## What you should do
The required output is the exact run of lines in the listing below from the line holding "out in their" through the line holding "processor to drop", with no pictures.

## Extracted information
+ + +

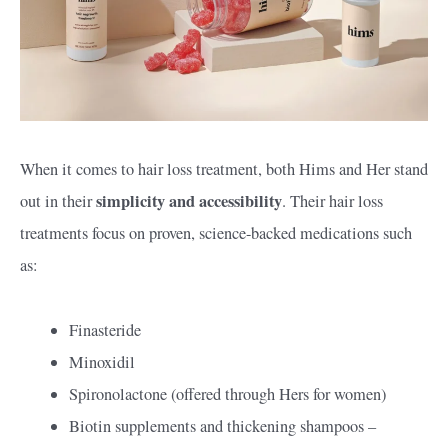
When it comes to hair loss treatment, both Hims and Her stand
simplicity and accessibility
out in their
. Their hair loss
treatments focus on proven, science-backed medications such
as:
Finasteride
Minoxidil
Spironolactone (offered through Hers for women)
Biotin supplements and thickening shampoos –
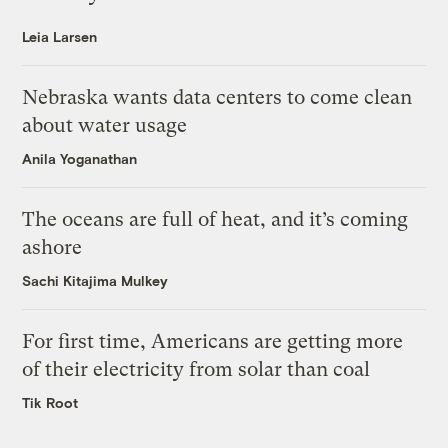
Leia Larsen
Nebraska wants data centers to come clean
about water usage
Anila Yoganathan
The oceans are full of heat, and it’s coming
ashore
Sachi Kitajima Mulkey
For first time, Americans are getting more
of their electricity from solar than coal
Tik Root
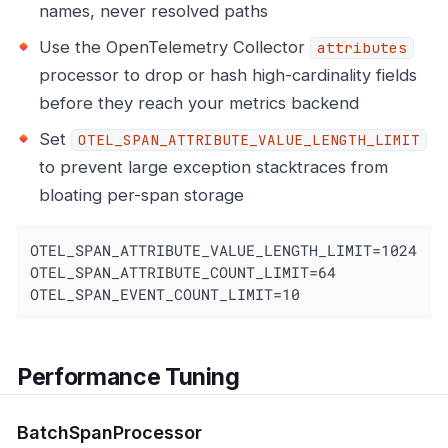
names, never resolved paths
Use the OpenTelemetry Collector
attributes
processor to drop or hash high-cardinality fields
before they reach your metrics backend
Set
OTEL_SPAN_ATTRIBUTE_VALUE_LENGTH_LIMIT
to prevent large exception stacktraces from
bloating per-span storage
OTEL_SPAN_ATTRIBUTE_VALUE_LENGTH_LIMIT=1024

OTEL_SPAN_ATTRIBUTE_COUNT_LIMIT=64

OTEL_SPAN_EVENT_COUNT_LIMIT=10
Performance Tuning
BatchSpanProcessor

+ + +

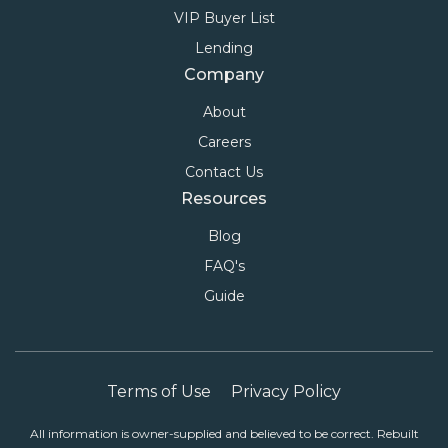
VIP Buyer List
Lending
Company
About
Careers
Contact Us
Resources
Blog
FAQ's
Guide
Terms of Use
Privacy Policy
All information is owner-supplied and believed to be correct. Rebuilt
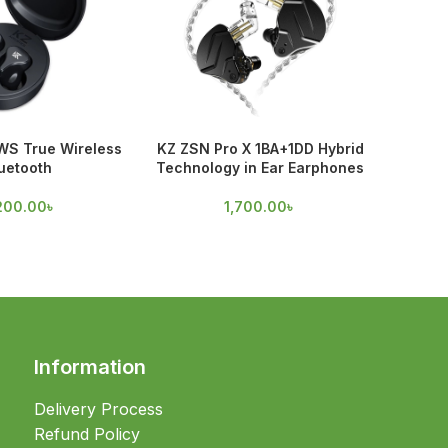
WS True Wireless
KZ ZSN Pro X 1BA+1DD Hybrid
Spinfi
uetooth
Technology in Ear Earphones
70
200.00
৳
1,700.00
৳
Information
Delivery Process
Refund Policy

+ + +

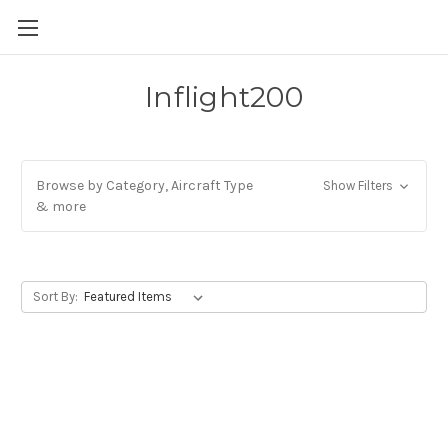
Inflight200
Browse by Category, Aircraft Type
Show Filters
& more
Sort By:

+ + +

## Written response
out in their
. Their hair loss
treatments focus on proven, science-backed medications such
as:
Finasteride
Minoxidil
Spironolactone (offered through Hers for women)
Biotin supplements and thickening shampoos –
Leia Larsen
Nebraska wants data centers to come clean
about water usage
Anila Yoganathan
The oceans are full of heat, and it’s coming
ashore
Sachi Kitajima Mulkey
For first time, Americans are getting more
of their electricity from solar than coal
Tik Root
names, never resolved paths
Use the OpenTelemetry Collector
attributes
processor to drop or hash high-cardinality fields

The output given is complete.